→ **TASK INSTRUCTIONS**
The range runs from the line containing "ршења и на европското" to the last line of the entries. Copy that range exactly, omitting pictures.

BEGIN DATASET EXCERPTS

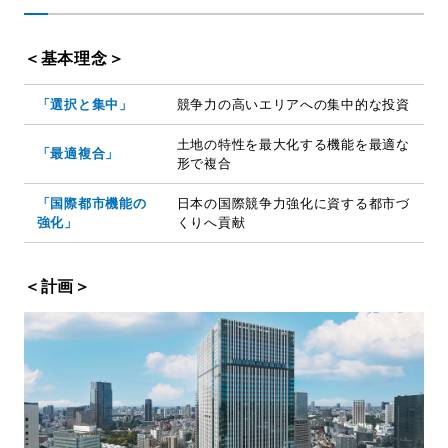
＜基本理念＞
「選択と集中」
競争力の高いエリアへの集中的な投資
土地の特性を最大化する機能を最適な
「最適複合」
形で複合
「国際都市機能の
日本の国際競争力強化に資する都市づ
強化」
くりへ貢献
＜計画＞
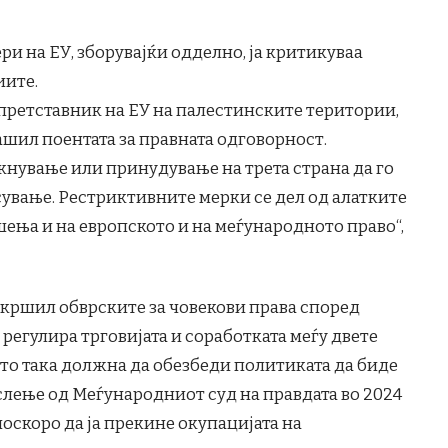
 на ЕУ, зборувајќи одделно, ја критикуваа
иите.
претставник на ЕУ на палестинските територии,
машил поентата за правната одговорност.
икнување или принудување на трета страна да го
ување. Рестриктивните мерки се дел од алатките
ршења и на европското и на меѓународното право“,
рекршил обврските за човекови права според
а регулира трговијата и соработката меѓу двете
сто така должна да обезбеди политиката да биде
слење од Меѓународниот суд на правдата во 2024
поскоро да ја прекине окупацијата на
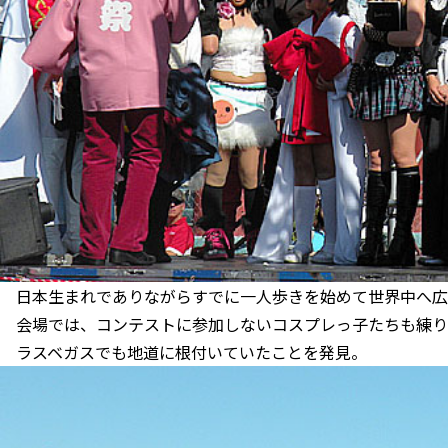
日本生まれでありながらすでに一人歩きを始めて世界中へ広
会場では、コンテストに参加しないコスプレっ子たちも練り
ラスベガスでも地道に根付いていたことを発見。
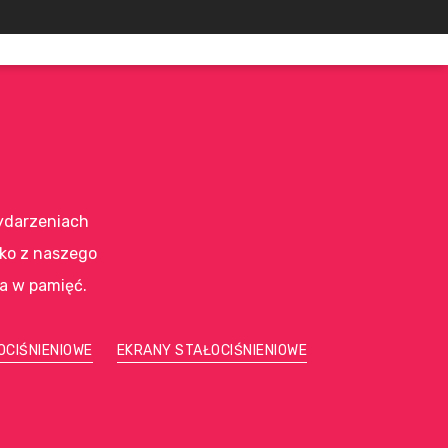
ydarzeniach
lko z naszego
da w pamięć.
OCIŚNIENIOWE
EKRANY STAŁOCIŚNIENIOWE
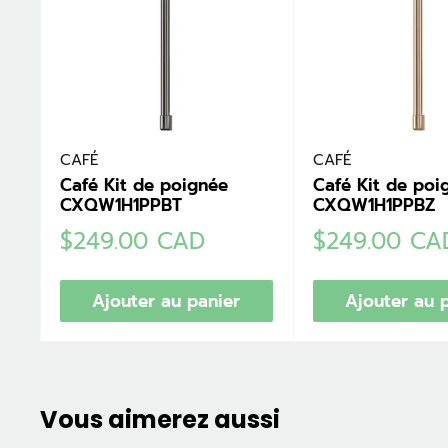
CAFÉ
CAFÉ
Café Kit de poignée
Café Kit de poi
CXQW1H1PPBT
CXQW1H1PPBZ
Prix
Prix
$249.00 CAD
$249.00 CA
réduit
réduit
Ajouter au panier
Ajouter au 
Vous aimerez aussi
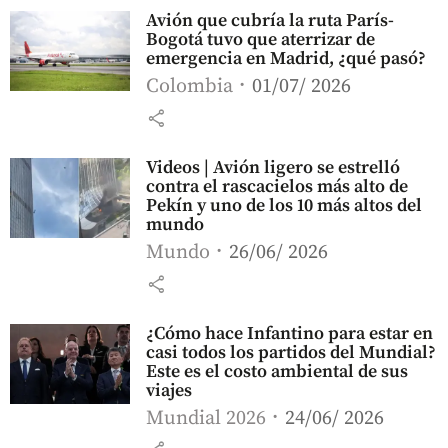
Avión que cubría la ruta París-
Bogotá tuvo que aterrizar de
emergencia en Madrid, ¿qué pasó?
Colombia
01/07/ 2026
share
Videos | Avión ligero se estrelló
contra el rascacielos más alto de
Pekín y uno de los 10 más altos del
mundo
Mundo
26/06/ 2026
share
¿Cómo hace Infantino para estar en
casi todos los partidos del Mundial?
Este es el costo ambiental de sus
viajes
Mundial 2026
24/06/ 2026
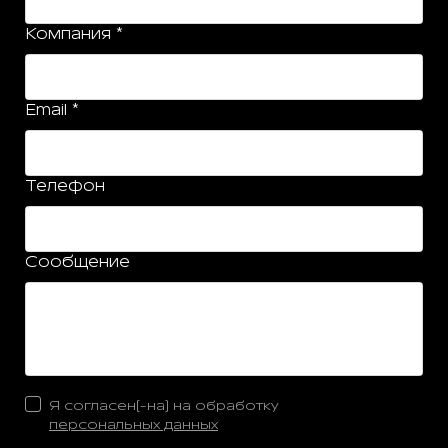
Компания *
Email *
Телефон
Сообщение
Я согласен(-на) на обработку
персональных данных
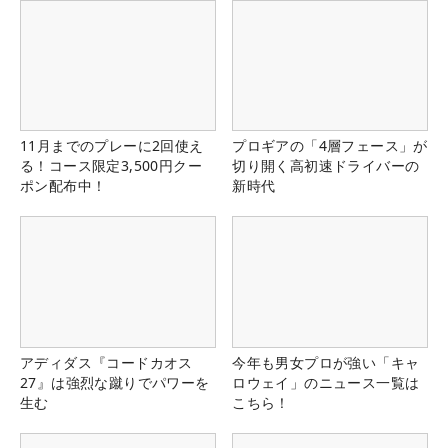
11月までのプレーに2回使え
プロギアの「4層フェース」が
る！コース限定3,500円クー
切り開く高初速ドライバーの
ポン配布中！
新時代
アディダス『コードカオス
今年も男女プロが強い「キャ
27』は強烈な蹴りでパワーを
ロウェイ」のニュース一覧は
生む
こちら！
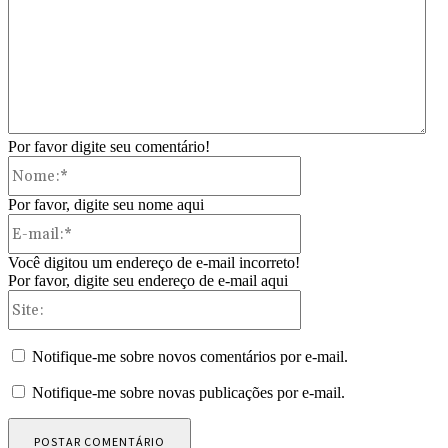
Por favor digite seu comentário!
Nome:*
Por favor, digite seu nome aqui
E-
mail:*
Você digitou um endereço de e-mail incorreto!
Por favor, digite seu endereço de e-mail aqui
Site:
Notifique-me sobre novos comentários por e-mail.
Notifique-me sobre novas publicações por e-mail.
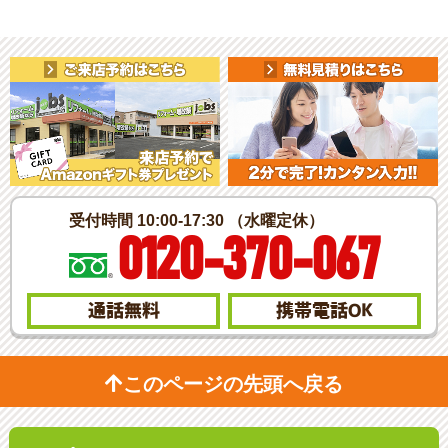
受付時間 10:00-17:30 （水曜定休）
0120-370-067
通話無料
携帯電話
OK
このページの先頭へ戻る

END DATASET EXCERPTS

→ **TASK SOLUTION**
ршења и на европското и на меѓународното право“,
рекршил обврските за човекови права според
а регулира трговијата и соработката меѓу двете
сто така должна да обезбеди политиката да биде
слење од Меѓународниот суд на правдата во 2024
поскоро да ја прекине окупацијата на
日本生まれでありながらすでに一人歩きを始めて世界中へ広
会場では、コンテストに参加しないコスプレっ子たちも練り
ラスベガスでも地道に根付いていたことを発見。
ydarzeniach
lko z naszego
da w pamięć.
OCIŚNIENIOWE
EKRANY STAŁOCIŚNIENIOWE
CAFÉ
CAFÉ
Café Kit de poignée
Café Kit de poi
CXQW1H1PPBT
CXQW1H1PPBZ
Prix
Prix
$249.00 CAD
$249.00 CA
réduit
réduit
Ajouter au panier
Ajouter au 
Vous aimerez aussi
Avión que cubría la ruta París-
Bogotá tuvo que aterrizar de
emergencia en Madrid, ¿qué pasó?
Colombia
01/07/ 2026
share
Videos | Avión ligero se estrelló
contra el rascacielos más alto de
Pekín y uno de los 10 más altos del
mundo
Mundo
26/06/ 2026
share
¿Cómo hace Infantino para estar en
casi todos los partidos del Mundial?
Este es el costo ambiental de sus
viajes
Mundial 2026
24/06/ 2026
Компания *
Email *
Телефон
Сообщение
Я согласен(-на) на обработку
персональных данных
11月までのプレーに2回使え
プロギアの「4層フェース」が
る！コース限定3,500円クー
切り開く高初速ドライバーの
ポン配布中！
新時代
アディダス『コードカオス
今年も男女プロが強い「キャ
27』は強烈な蹴りでパワーを
ロウェイ」のニュース一覧は
生む
こちら！
Por favor digite seu comentário!
Nome:*
Por favor, digite seu nome aqui
E-
mail:*
Você digitou um endereço de e-mail incorreto!
Por favor, digite seu endereço de e-mail aqui
Site:
Notifique-me sobre novos comentários por e-mail.
Notifique-me sobre novas publicações por e-mail.
受付時間 10:00-17:30 （水曜定休）
0120-370-067
通話無料
携帯電話
OK
このページの先頭へ戻る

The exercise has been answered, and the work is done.